• **Task description**
Every line in the records below with the string "ensuring" needs to be copied out.

[Extracted page text data]
[Start of section]
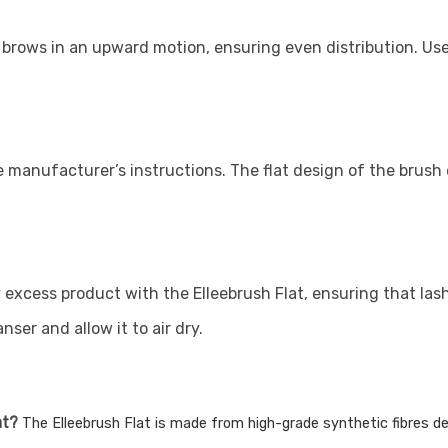
 brows in an upward motion, ensuring even distribution. Use
 manufacturer’s instructions. The flat design of the brush 
excess product with the Elleebrush Flat, ensuring that lash
ser and allow it to air dry.
at?
The Elleebrush Flat is made from high-grade synthetic fibres des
[End of section]
• **Answer for this exercise**
 brows in an upward motion, ensuring even distribution. Use
excess product with the Elleebrush Flat, ensuring that lash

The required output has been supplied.